One problem is that emerging markets that had been compensating for slumping demand in Japan, Europe, and the U.S. are now slowing. In China (BusinessWeek.com, 11/21/08), for example, Honda is still on target to meet its annual target of selling 490,000 vehicles this year, a rise of 17%. But that growth, says Kondo, hides a recent slowdown. "We'll hit our targets, which were set at the start of the year, but since October it's been harsh," he says.
Then there's the Detroit bailout. With customers nervous about the economy and unwilling to spend on new vehicles, U.S. auto sales, with some exceptions, are now falling across the board. It's not just big SUVs and pickups. Grim news of General Motors (GM), Ford (F), and Chrysler needing a government-backed rescue hardly inspires confidence among would-be car buyers. Even worse for all automakers would be the impact of any of the Detroit carmakers going bust (BusinessWeek.com, 11/19/08). Any bankruptcy proceedings, Kondo says, would hurt suppliers, many of which are shared by domestic and transplant automakers, and the entire industry would suffer. "We want them to avoid Chapter 11 as much as possible," he says.
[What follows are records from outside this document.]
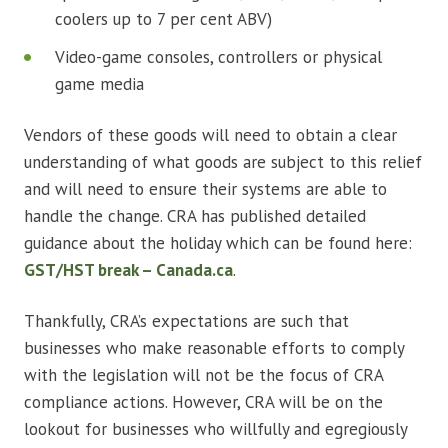
coolers up to 7 per cent ABV)
Video-game consoles, controllers or physical
game media
Vendors of these goods will need to obtain a clear
understanding of what goods are subject to this relief
and will need to ensure their systems are able to
handle the change. CRA has published detailed
guidance about the holiday which can be found here:
GST/HST break – Canada.ca
.
Thankfully, CRA’s expectations are such that
businesses who make reasonable efforts to comply
with the legislation will not be the focus of CRA
compliance actions. However, CRA will be on the
lookout for businesses who willfully and egregiously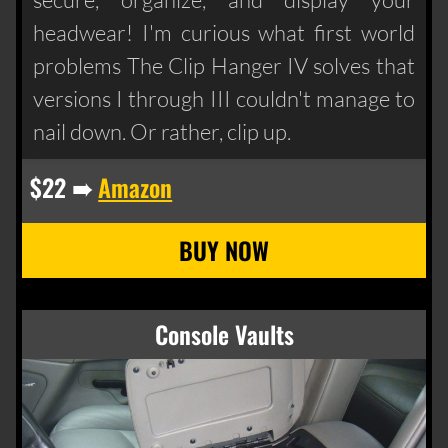
headwear! I'm curious what first world
problems The Clip Hanger IV solves that
versions I through III couldn't manage to
nail down. Or rather, clip up.
$22 ➠
Amazon
Console Vaults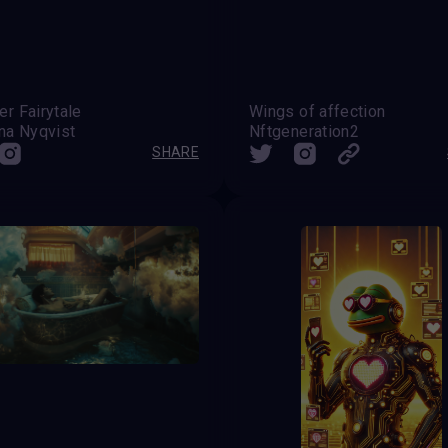
r Fairytale
Wings of affection
na Nyqvist
Nftgeneration2
SHARE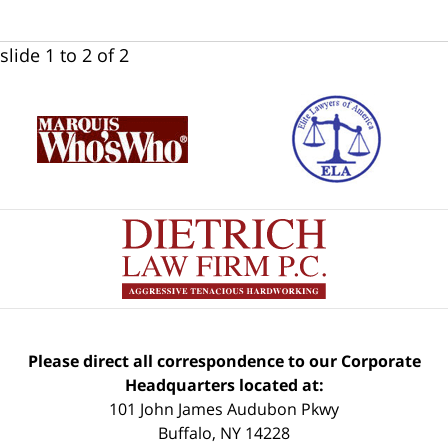
slide
1 to 2
of 2
Please direct all correspondence to our Corporate
Headquarters located at:
101 John James Audubon Pkwy
Buffalo
,
NY
14228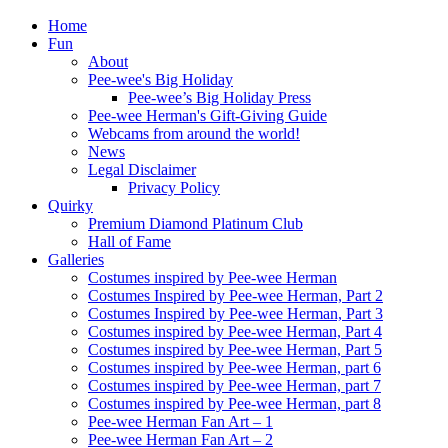
Home
Fun
About
Pee-wee's Big Holiday
Pee-wee’s Big Holiday Press
Pee-wee Herman's Gift-Giving Guide
Webcams from around the world!
News
Legal Disclaimer
Privacy Policy
Quirky
Premium Diamond Platinum Club
Hall of Fame
Galleries
Costumes inspired by Pee-wee Herman
Costumes Inspired by Pee-wee Herman, Part 2
Costumes Inspired by Pee-wee Herman, Part 3
Costumes inspired by Pee-wee Herman, Part 4
Costumes inspired by Pee-wee Herman, Part 5
Costumes inspired by Pee-wee Herman, part 6
Costumes inspired by Pee-wee Herman, part 7
Costumes inspired by Pee-wee Herman, part 8
Pee-wee Herman Fan Art – 1
Pee-wee Herman Fan Art – 2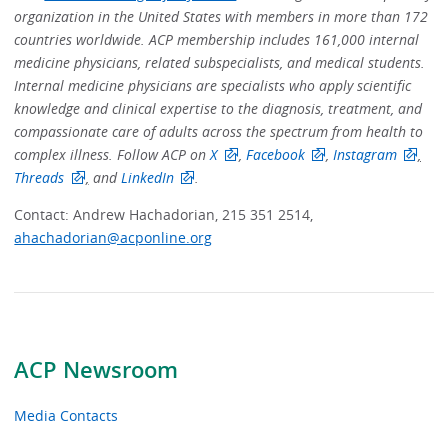
organization in the United States with members in more than 172
countries worldwide. ACP membership includes 161,000 internal
medicine physicians, related subspecialists, and medical students.
Internal medicine physicians are specialists who apply scientific
knowledge and clinical expertise to the diagnosis, treatment, and
compassionate care of adults across the spectrum from health to
complex illness. Follow ACP on
X
,
Facebook
,
Instagram
,
Threads
,
and
LinkedIn
.
Contact: Andrew Hachadorian, 215 351 2514,
ahachadorian@acponline.org
ACP Newsroom
Media Contacts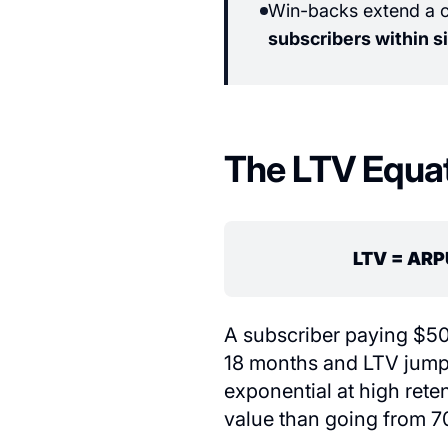
Win-backs extend a ch
subscribers within s
The LTV Equa
LTV = ARP
A subscriber paying $50
18 months and LTV jumps
exponential at high rete
value than going from 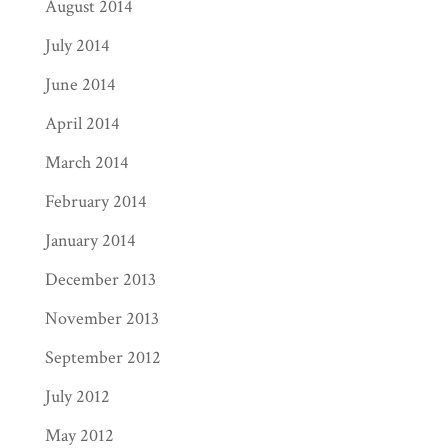
August 2014
July 2014
June 2014
April 2014
March 2014
February 2014
January 2014
December 2013
November 2013
September 2012
July 2012
May 2012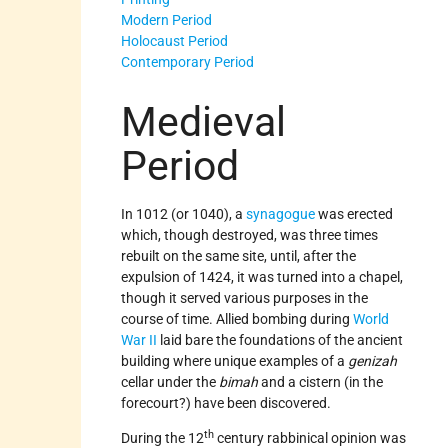
Modern Period
Holocaust Period
Contemporary Period
Medieval
Period
In 1012 (or 1040), a
synagogue
was erected
which, though destroyed, was three times
rebuilt on the same site, until, after the
expulsion of 1424, it was turned into a chapel,
though it served various purposes in the
course of time. Allied bombing during
World
War II
laid bare the foundations of the ancient
building where unique examples of a
genizah
cellar under the
bimah
and a cistern (in the
forecourt?) have been discovered.
th
During the 12
century rabbinical opinion was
An added complication for Japanese automakers is the surging yen. Year-to-date the yen has risen 15% against the dollar. Against the euro it is up 25% and even more vs. many emerging-market currencies, making it harder for Japanese exporters to turn a profit on exports and reducing the value of profits made outside Japan when translated back into yen.
In Honda's favor, its levels of local production are relatively high. In North America, 78% of the vehicles it sells are built in the region, the highest ratio among Japan's Big Three. Analysts add that for the current quarter Honda has hedged much of the currency risk, which reduces its exposure to the yen's recent surge, albeit temporarily. Ultimately, a 1 yen appreciation of the Japanese currency against the dollar costs Honda about $200 million—the last thing an automaker needs at a time when global demand is slowing. "If the yen had been strengthening while volumes had been flying, there wouldn't be any great problems. It's the fact that everything is coming together all at once," says Andrew Phillips, an analyst at KBC Securities in Tokyo.
Still, for all the gloom, most analysts still maintain that Honda can do better than peers in the months ahead. Clearly, its problems are not close to those of U.S. rivals, which are trying to stare down bankruptcy. And even as sales fall in its key markets, Honda's focus on smaller cars and reputation for fuel economy and reliability should continue to aid sales during a recession. It's also telling that Honda isn't currently offering 0% financing in the U.S. to woo customers, unlike Toyota and Nissan. And yet Honda's sales are still falling less quickly.
Along with higher levels of local production, analysts also point to the effectiveness of Honda's strategy of focusing on big-selling global models. In the U.S., for instance, Honda sells 15 models in all. That's not even half the lineup of Toyota, which has 29 different models; Nissan, meanwhile, with smaller sales, offers 21. What's more, just four "global models"—the Fit, Civic, Accord, and CR-V—account for 75% of Honda's total sales, with each selling more than 500,000 a year. That means that while Honda has less buying power than larger carmakers, it can still eke out scale efficiencies. "If we really want to have efficient production, it's better to have more of these global models," Kondo says. The worry for other automakers is that if Honda struggles, it likely will be even worse for them.